▶ [EXERCISE DETAILS] Beginning with the line containing "アクセスと地図 (518, 302)" and ending with the line containing "IRAMAT (651, 685)", write out each line of the records below exactly; pictures and lines outside that range are left out.

*** Opening of INPUT FOR THIS TASK ***

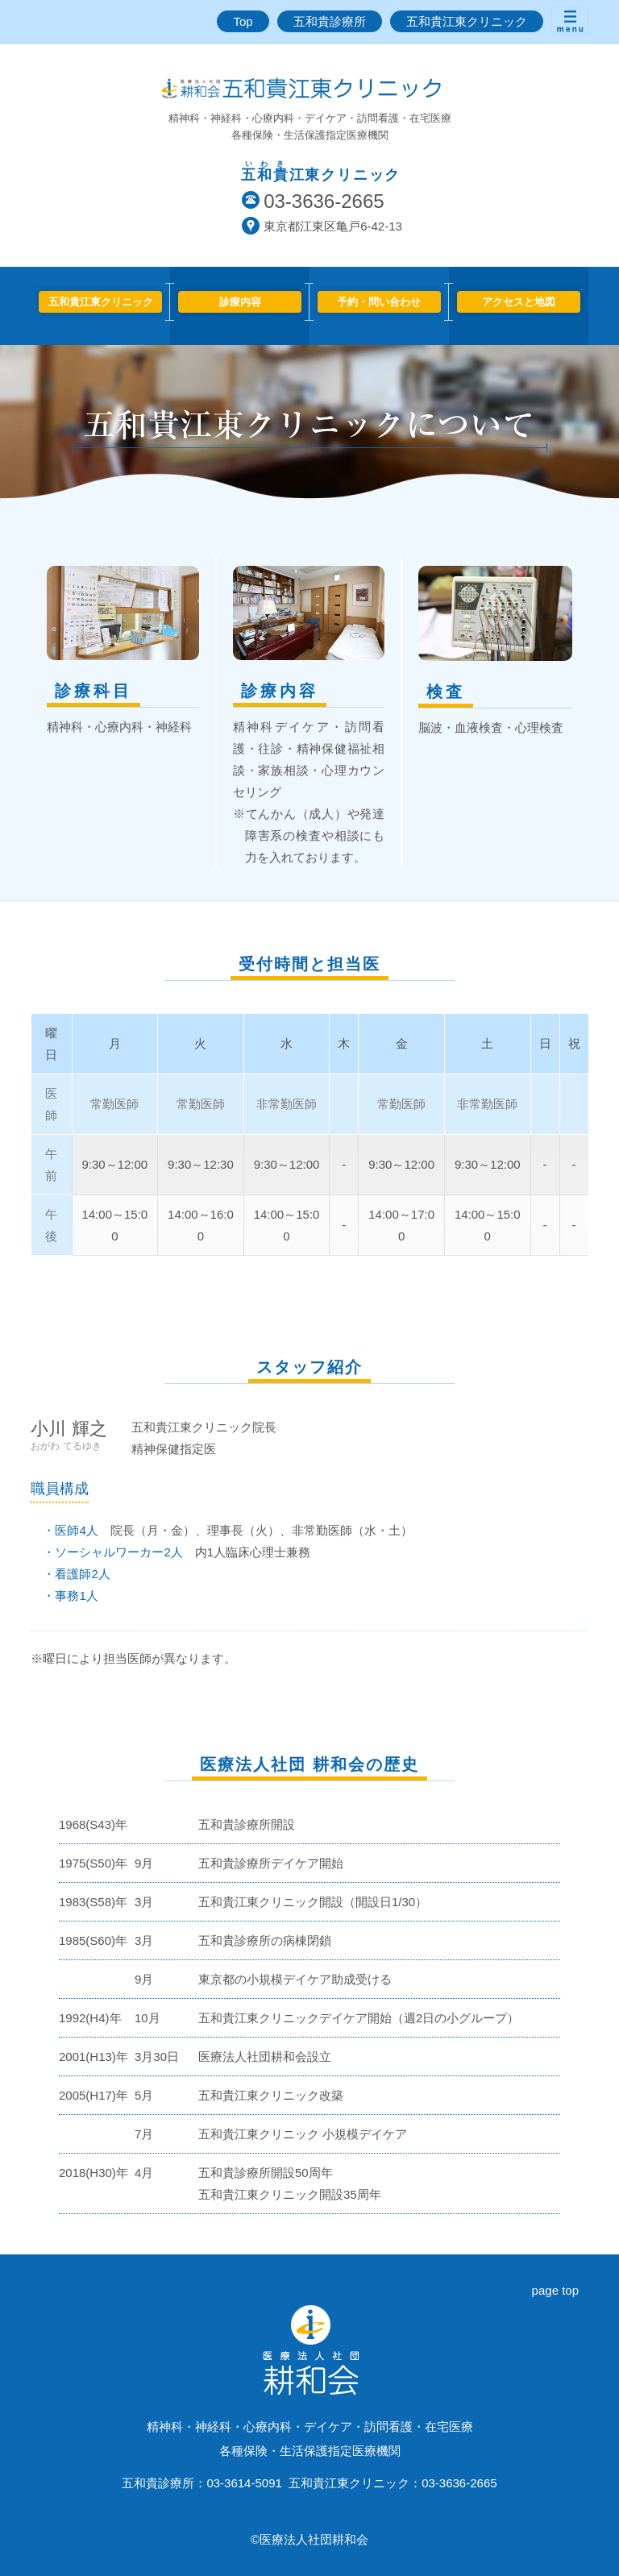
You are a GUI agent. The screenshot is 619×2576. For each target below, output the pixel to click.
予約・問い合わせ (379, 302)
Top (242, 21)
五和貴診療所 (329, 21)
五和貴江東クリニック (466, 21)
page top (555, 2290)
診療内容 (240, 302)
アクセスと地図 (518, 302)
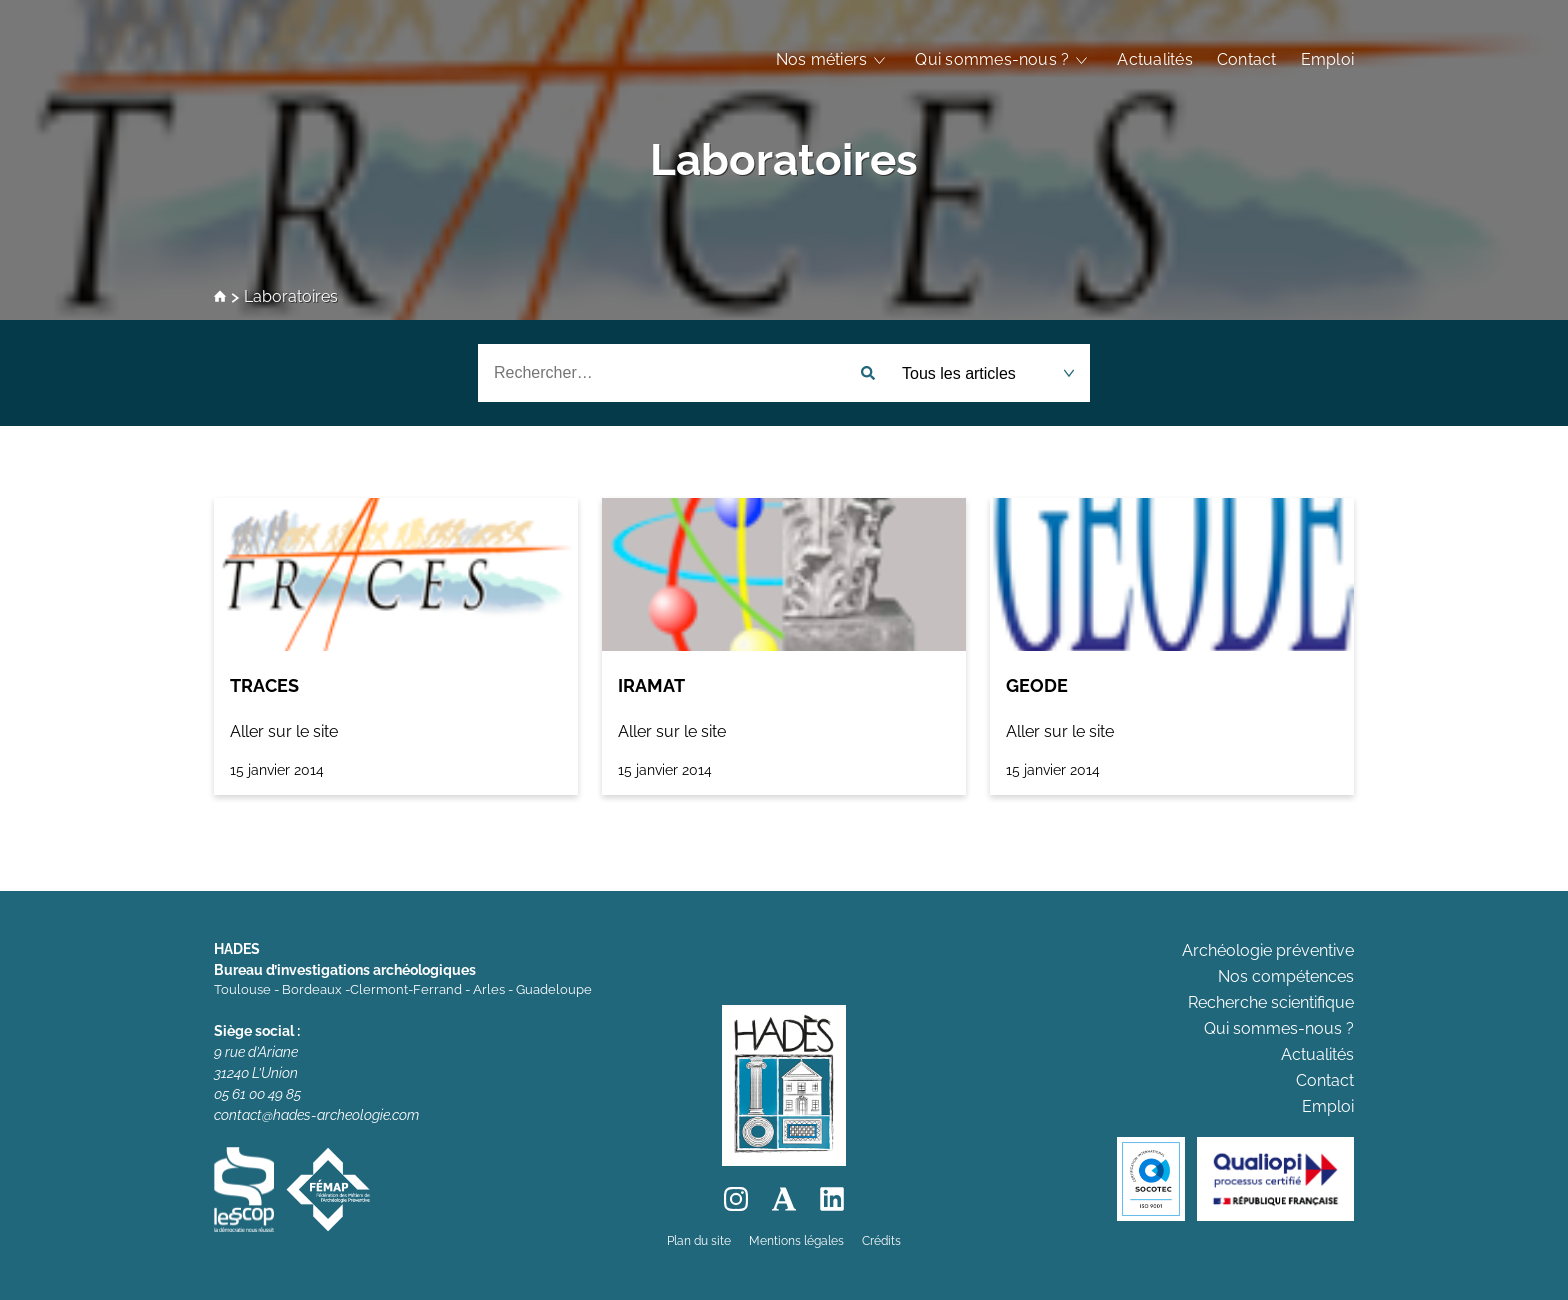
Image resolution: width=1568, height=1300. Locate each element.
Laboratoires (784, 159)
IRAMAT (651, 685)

*** Close of INPUT FOR THIS TASK ***
*** Opening of INPUT FOR THIS TASK ***

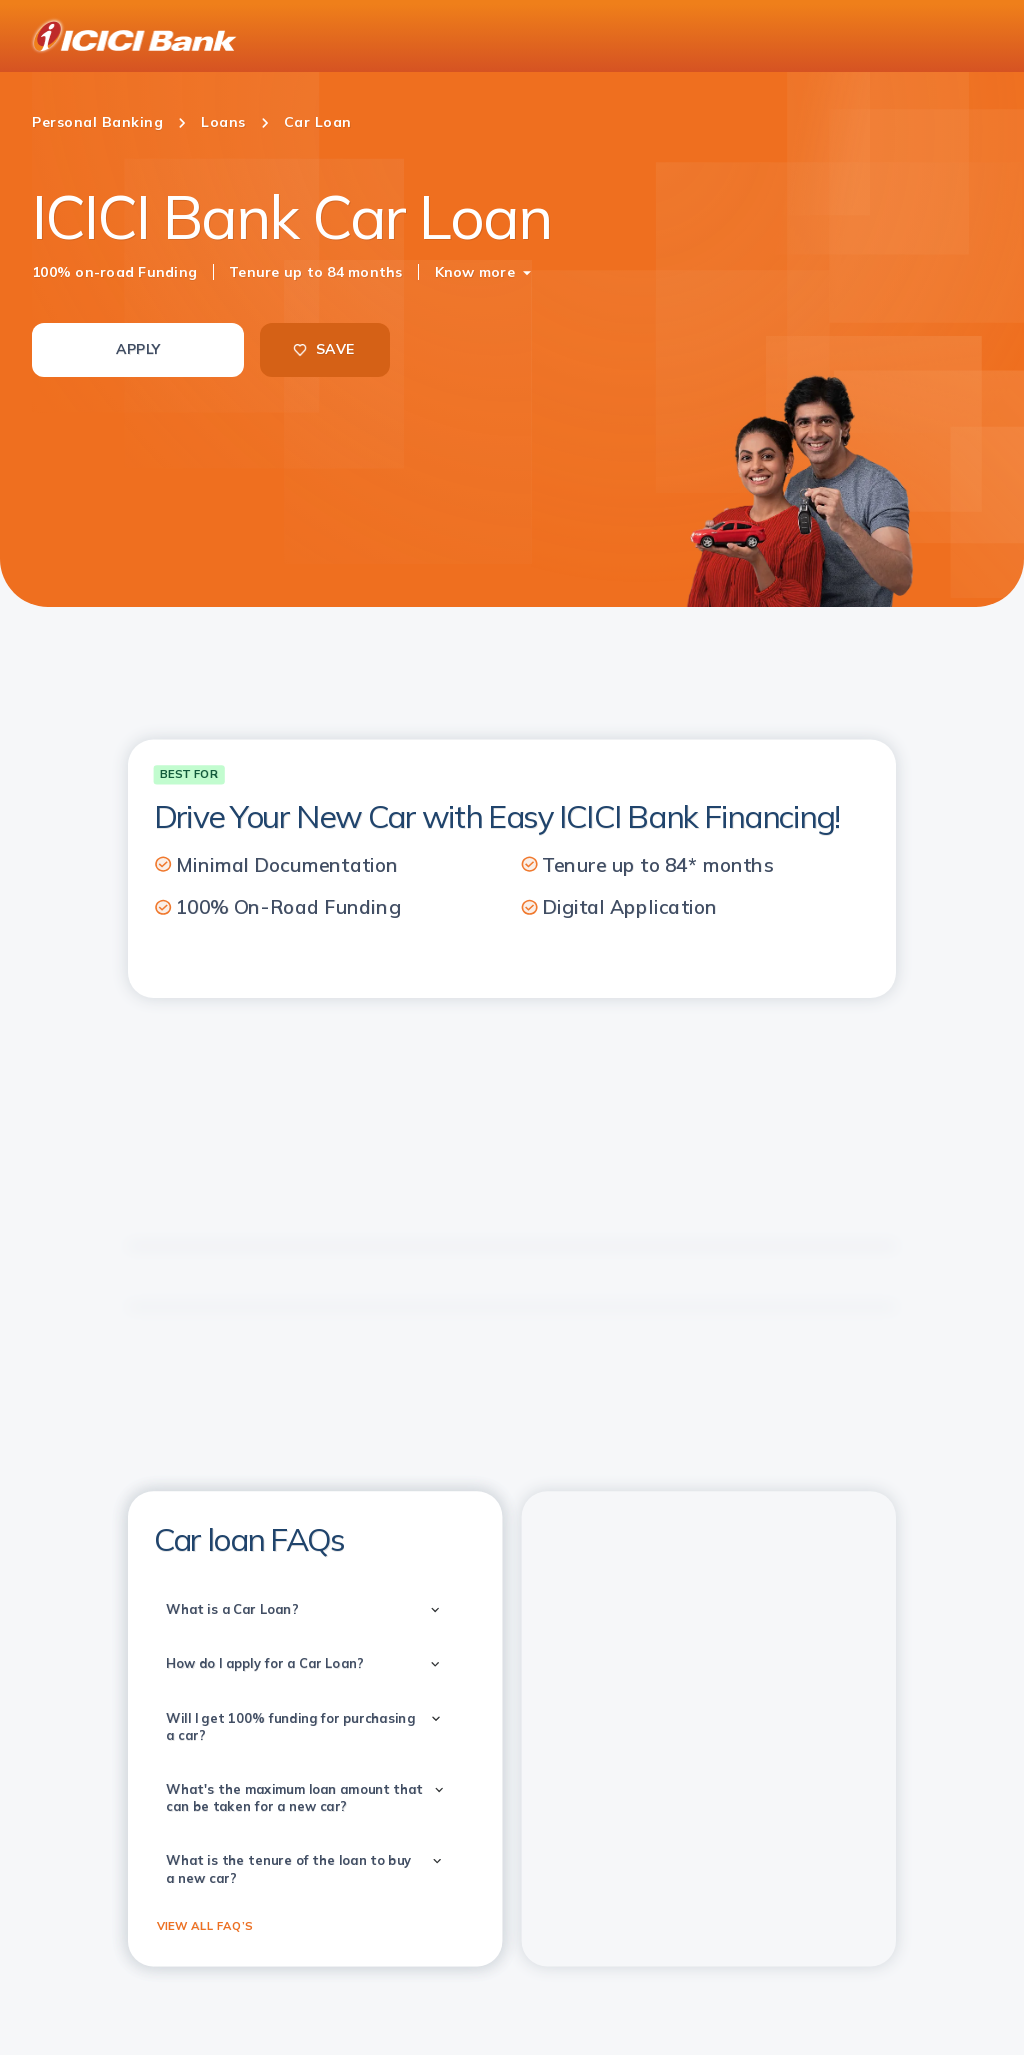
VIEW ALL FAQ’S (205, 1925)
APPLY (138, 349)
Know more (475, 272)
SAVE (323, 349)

*** Close of INPUT FOR THIS TASK ***

▶ [SOLUTION FOR THIS EXERCISE]
アクセスと地図 (518, 302)
Image resolution: width=1568, height=1300. Locate each element.
Laboratoires (784, 159)
IRAMAT (651, 685)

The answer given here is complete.